Introduction to Bash


In this tutorial, we cover the basics of interacting with a computer using Bash (the Bourne Again Shell). You may have heard the terms “command line”, “terminal”, “console”, “shell”, “interactive prompt”, “git-bash”, etc. To be imprecise, they all refer to using the keyboard to control your computer by typing commands.

Preparation for this lesson: To follow along with this lesson, you will need to have bash installed. For Linux and OSX users, bash is included as part of the operating system. In OSX, it can be accessed with terminal.

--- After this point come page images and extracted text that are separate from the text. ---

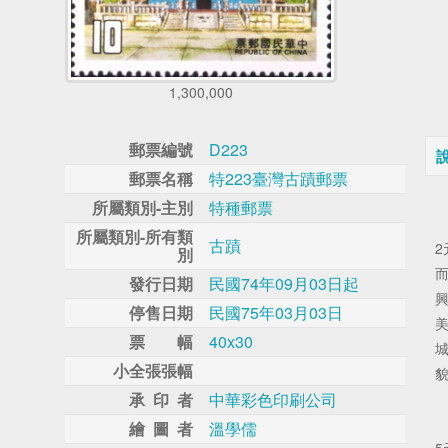
1,300,000
郵票編號
D223
郵票名稱
特223臺灣古蹟郵票
所屬類別-主別
特種郵票
所屬類別-所有類
古蹟
別
發行日期
民國74年09月03日起
興
停售日期
民國75年03月03日
票 幅
40x30
小全張張幅
承 印 者
中華彩色印刷公司
繪 圖 者
溫學儒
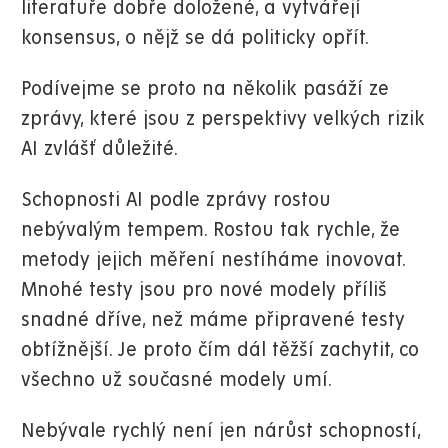
literatuře dobře doložené, a vytvářejí
konsensus, o nějž se dá politicky opřít.
Podívejme se proto na několik pasáží ze
zprávy, které jsou z perspektivy velkých rizik
AI zvlášť důležité.
Schopnosti AI podle zprávy rostou
nebývalým tempem. Rostou tak rychle, že
metody jejich měření nestíháme inovovat.
Mnohé testy jsou pro nové modely příliš
snadné dříve, než máme připravené testy
obtížnější. Je proto čím dál těžší zachytit, co
všechno už současné modely umí.
Nebývale rychlý není jen nárůst schopností,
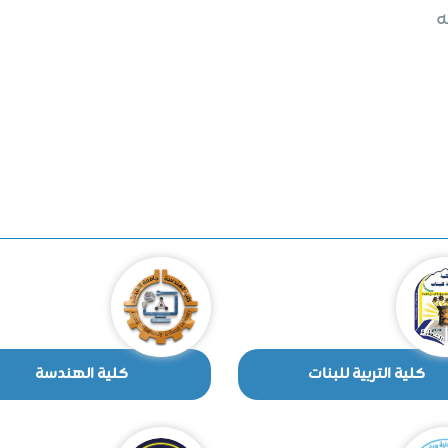
ه
كلية التربية للبنات
كلية الهندسة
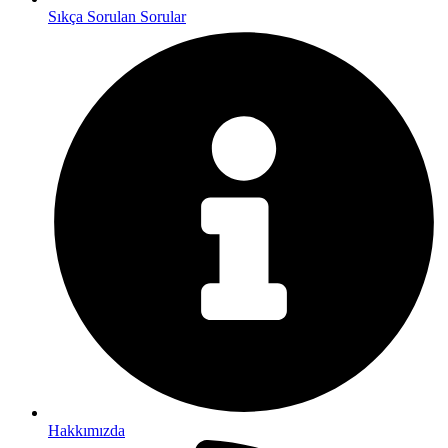
Sıkça Sorulan Sorular
Hakkımızda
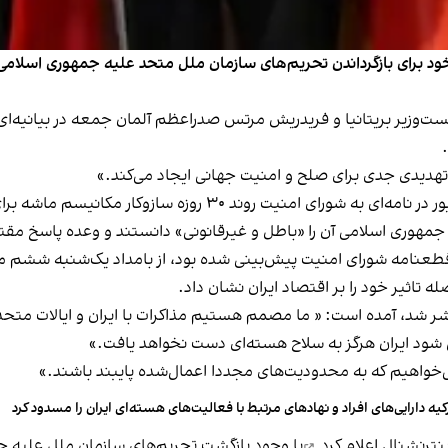
 خود برای بازگرداندن تحریم‌های سازمان ملل متحد علیه جمهوری اسلامی
ت‌وزیر بریتانیا و فریدریش مرتس صدراعظم آلمان جمعه در بیانیه‌ای 
ن تهدیدی جدی برای صلح و امنیت جهانی ایجاد می‌کند.»
 جمهوری اسلامی آن را «باطل و غیرقانونی» دانستند و وعده پاسخ مقت
مکانیسم ماشه قطعنامه شورای امنیت پیش‌بینی شده بود، از بامداد یک‌شنبه ش
له تاثیر خود را بر اقتصاد ایران نشان داد.
بران سه قدرت اروپایی که جمعه ۱۸ مهر منتشر شد، آمده است: « ما مصمم هستیم مذاکرات با ایران 
صل شود ایران هرگز به سلاح هسته‌ای دست نخواهد یافت.»
ی‌خواهیم که به محدودیت‌های مجددا اعمال‌شده پایبند باشند.»
کیه دارایی‌های افراد و نهادهای مرتبط با فعالیت‌های هسته‌ای ایران را مسدود کرد
اینترنشنال اعلام کرد
با وجود بازگشت تحریم‌های سازمان ملل علیه ج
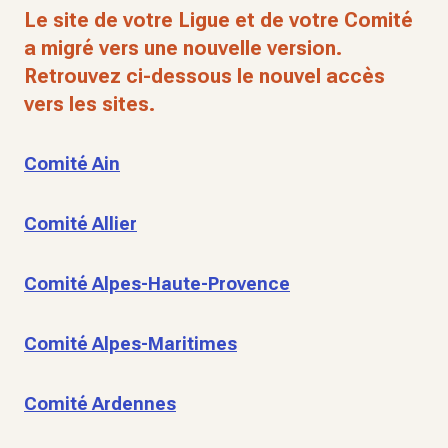
Le site de votre Ligue et de votre Comité
a migré vers une nouvelle version.
Retrouvez ci-dessous le nouvel accès
vers les sites.
Comité Ain
Comité Allier
Comité Alpes-Haute-Provence
Comité Alpes-Maritimes
Comité Ardennes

For Windows users, there are many options (e.g. Cygwin, Windoes Subsystem for Linux). However, we recommend downloading git bash, which is packaged with git (a common version control system).

Why use a command line?

The command line is a very precise and powerful way to interact with a computer. Because it is a scripting language, you can automate and perform complex tasks without much overhead.

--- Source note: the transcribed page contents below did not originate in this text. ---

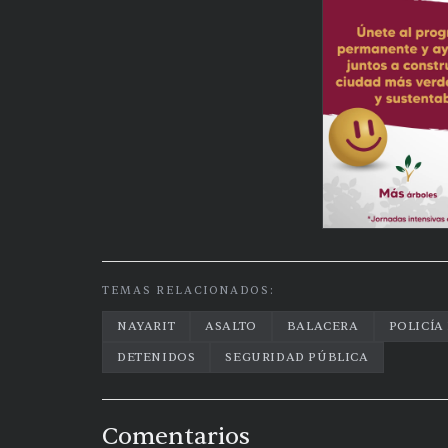
TEMAS RELACIONADOS:
NAYARIT
ASALTO
BALACERA
POLICÍA
DETENIDOS
SEGURIDAD PÚBLICA
Comentarios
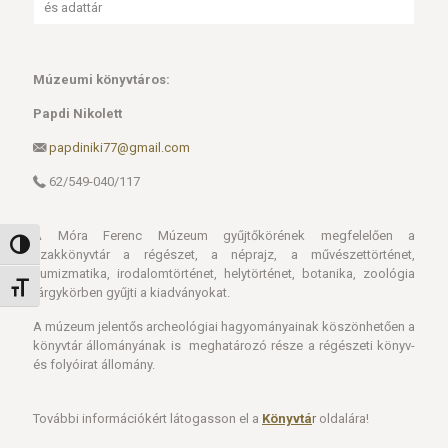
és adattár
Múzeumi könyvtáros:
Papdi Nikolett
papdiniki77@gmail.com
62/549-040/117
A Móra Ferenc Múzeum gyűjtőkörének megfelelően a
Nagy kontraszt váltása
szakkönyvtár a régészet, a néprajz, a művészettörténet,
numizmatika, irodalomtörténet, helytörténet, botanika, zoológia
Betűméret váltása
tárgykörben gyűjti a kiadványokat.
A múzeum jelentős archeológiai hagyományainak köszönhetően a
könyvtár állományának is meghatározó része a régészeti könyv-
és folyóirat állomány.
További információkért látogasson el a
Könyvtá
r
oldalára!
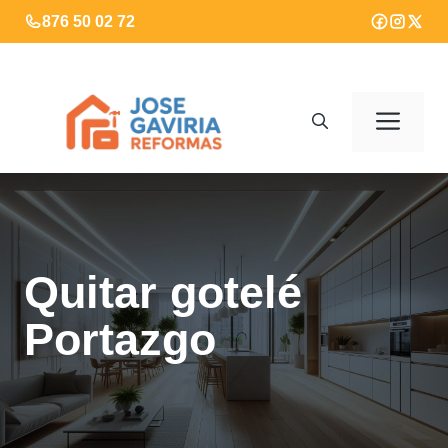
Saltar
876 50 02 72
al
contenido
Men
Quitar gotelé
Portazgo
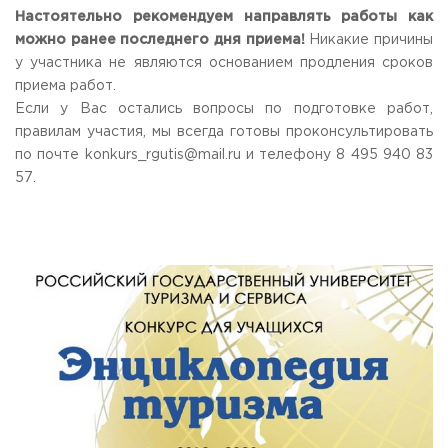
Настоятельно рекомендуем направлять работы как
можно ранее последнего дня приема!
Никакие причины
у участника не являются основанием продления сроков
приема работ.
Если у Вас остались вопросы по подготовке работ,
правилам участия, мы всегда готовы проконсультировать
по почте konkurs_rgutis@mail.ru и телефону 8 495 940 83
57.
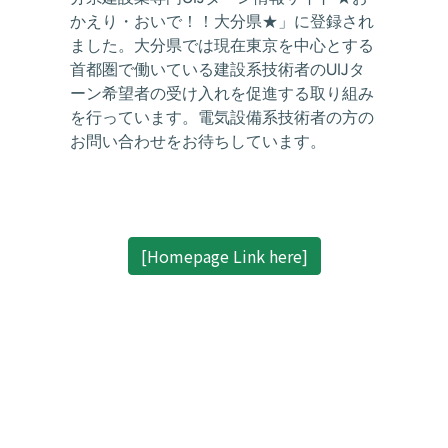
かえり・おいで！！大分県★」に登録され
ました。大分県では現在東京を中心とする
首都圏で働いている建設系技術者のUIJタ
ーン希望者の受け入れを促進する取り組み
を行っています。電気設備系技術者の方の
お問い合わせをお待ちしています。
[Homepage Link here]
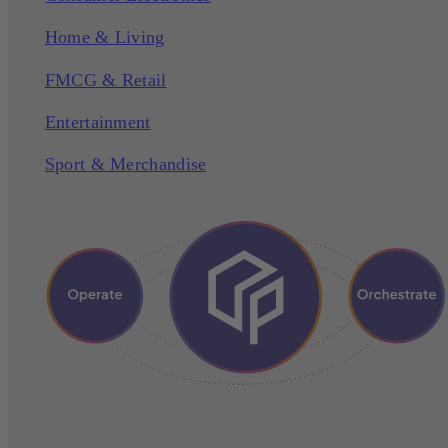
Home & Living
FMCG & Retail
Entertainment
Sport & Merchandise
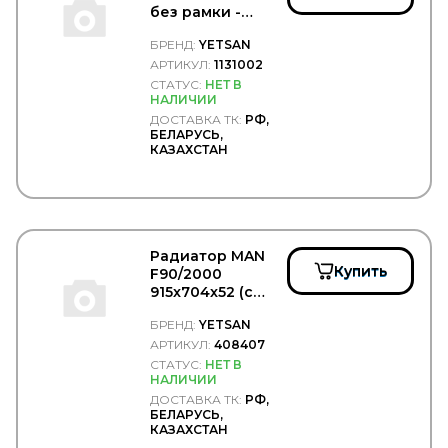
без рамки -
YETSAN/1131002
БРЕНД:
YETSAN
АРТИКУЛ:
1131002
СТАТУС:
НЕТ В
НАЛИЧИИ
ДОСТАВКА ТК:
РФ,
БЕЛАРУСЬ,
КАЗАХСТАН
Радиатор MAN
Купить
F90/2000
915x704x52 (с
рамкой) -
БРЕНД:
YETSAN
YETSAN/408407
АРТИКУЛ:
408407
СТАТУС:
НЕТ В
НАЛИЧИИ
ДОСТАВКА ТК:
РФ,
БЕЛАРУСЬ,
КАЗАХСТАН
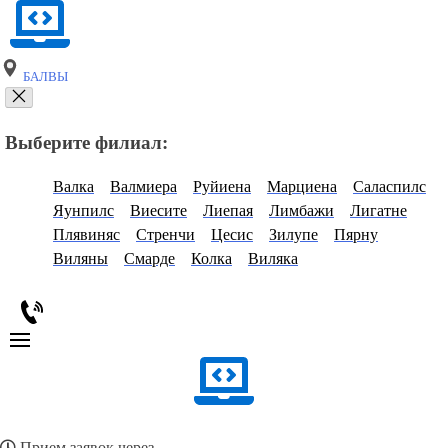
БАЛВЫ
Выберите филиал:
Валка
Валмиера
Руйиена
Марциена
Саласпилс
Яунпилс
Виесите
Лиепая
Лимбажи
Лигатне
Плявиняс
Стренчи
Цесис
Зилупе
Пярну
Виляны
Смарде
Колка
Виляка
Прием заявок через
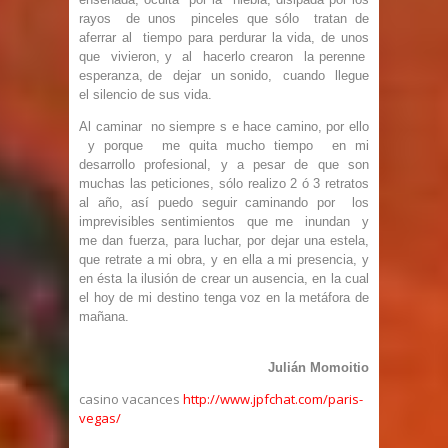
rayos de
unos pinceles que sólo tratan de
aferrar al tiempo para perdurar la vida, de unos
que
vivieron, y al hacerlo crearon la perenne
esperanza, de dejar un sonido, cuando llegue
el
silencio de sus vida.
Al caminar no siempre s e hace camino, por ello
y porque me quita mucho tiempo en mi
desarrollo profesional, y a pesar de que son
muchas las peticiones, sólo realizo 2 ó 3
retratos
al año, así puedo seguir caminando por los
imprevisibles sentimientos que me
inundan y
me dan fuerza, para luchar, por dejar una estela,
que retrate a mi obra, y en
ella a mi presencia, y
en ésta la ilusión de crear un ausencia, en la cual
el hoy de mi
destino tenga voz en la metáfora de
mañana.
Julián Momoitio
casino vacances
http://www.jpfchat.com/paris-
vegas/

Shells are particularly well suited to interacting with files and running programs – possibly your own! Not having a graphical interface turns out to be a strength, because it makes remote computing simple and reliable.

At first, typing in commands will feel a bit cumbersome, but like learning any language the only way to get better is with practice. Lucky for us, bash is based on English with a very simplified grammar.

Example shells

In this lesson, we’re using bash, but most shells support all of the features covered here. Sometimes with different syntax. Some of the more modern shells include:

Let’s go ahead and open up our shells. On Macs the program is called Terminal and it’s installed by default in /Applications/Utilities/. You can also use Spotlight and search for Terminal. On Windows, search for git-bash

With your bash shell open, you can now start issuing commands.

Bash command syntax

You can execute commands using the following syntax: commmand name followed (optionally) by arguments or flags.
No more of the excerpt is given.